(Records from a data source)
------------------------------------------------------------------------

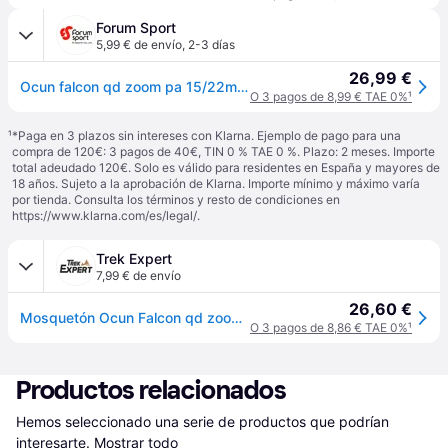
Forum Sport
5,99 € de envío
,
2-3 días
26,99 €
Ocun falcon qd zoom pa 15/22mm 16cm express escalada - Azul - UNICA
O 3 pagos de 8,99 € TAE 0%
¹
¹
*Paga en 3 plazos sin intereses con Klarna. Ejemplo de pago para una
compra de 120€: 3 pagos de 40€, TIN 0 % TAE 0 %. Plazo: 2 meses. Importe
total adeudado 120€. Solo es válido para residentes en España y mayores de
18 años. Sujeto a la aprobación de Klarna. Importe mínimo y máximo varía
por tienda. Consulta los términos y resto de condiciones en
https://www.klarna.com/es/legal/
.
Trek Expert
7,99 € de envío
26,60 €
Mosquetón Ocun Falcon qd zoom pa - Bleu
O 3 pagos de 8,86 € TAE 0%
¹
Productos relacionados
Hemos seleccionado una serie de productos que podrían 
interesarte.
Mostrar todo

------------------------------------------------------------------------

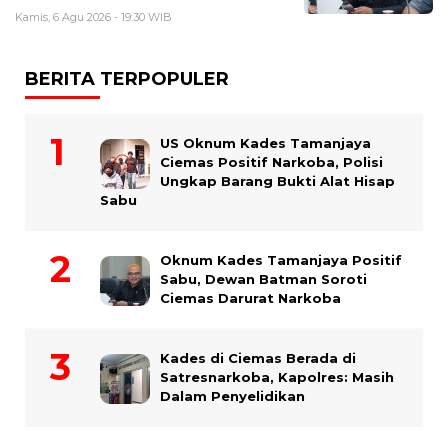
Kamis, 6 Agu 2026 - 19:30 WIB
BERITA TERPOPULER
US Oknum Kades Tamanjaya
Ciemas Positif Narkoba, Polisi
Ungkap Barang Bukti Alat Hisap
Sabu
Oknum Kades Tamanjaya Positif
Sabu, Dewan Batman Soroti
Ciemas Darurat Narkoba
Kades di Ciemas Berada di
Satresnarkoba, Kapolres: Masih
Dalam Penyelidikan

------------------------------------------------------------------------

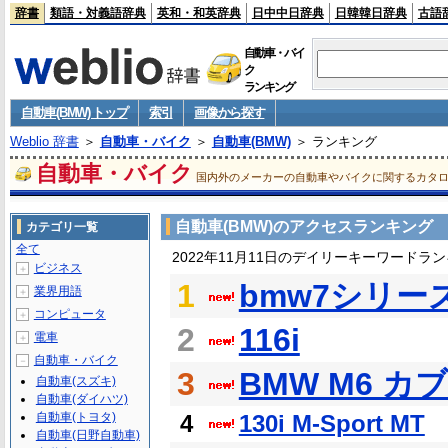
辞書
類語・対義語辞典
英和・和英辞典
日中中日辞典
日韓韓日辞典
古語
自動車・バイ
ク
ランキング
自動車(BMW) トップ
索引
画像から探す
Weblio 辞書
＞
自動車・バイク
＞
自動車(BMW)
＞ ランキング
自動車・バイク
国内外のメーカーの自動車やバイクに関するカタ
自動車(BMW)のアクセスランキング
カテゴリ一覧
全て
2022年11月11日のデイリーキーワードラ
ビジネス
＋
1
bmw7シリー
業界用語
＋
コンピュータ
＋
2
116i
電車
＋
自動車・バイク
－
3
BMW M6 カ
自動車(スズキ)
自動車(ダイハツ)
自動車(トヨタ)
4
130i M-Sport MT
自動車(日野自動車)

------------------------------------------------------------------------

Look above for the line that contains "Forum Sport". Starting there, transcribe every line exactly until you have copied the line that contains "18 años. Sujeto".

Forum Sport
5,99 € de envío
,
2-3 días
26,99 €
Ocun falcon qd zoom pa 15/22mm 16cm express escalada - Azul - UNICA
O 3 pagos de 8,99 € TAE 0%
¹
¹
*Paga en 3 plazos sin intereses con Klarna. Ejemplo de pago para una
compra de 120€: 3 pagos de 40€, TIN 0 % TAE 0 %. Plazo: 2 meses. Importe
total adeudado 120€. Solo es válido para residentes en España y mayores de
18 años. Sujeto a la aprobación de Klarna. Importe mínimo y máximo varía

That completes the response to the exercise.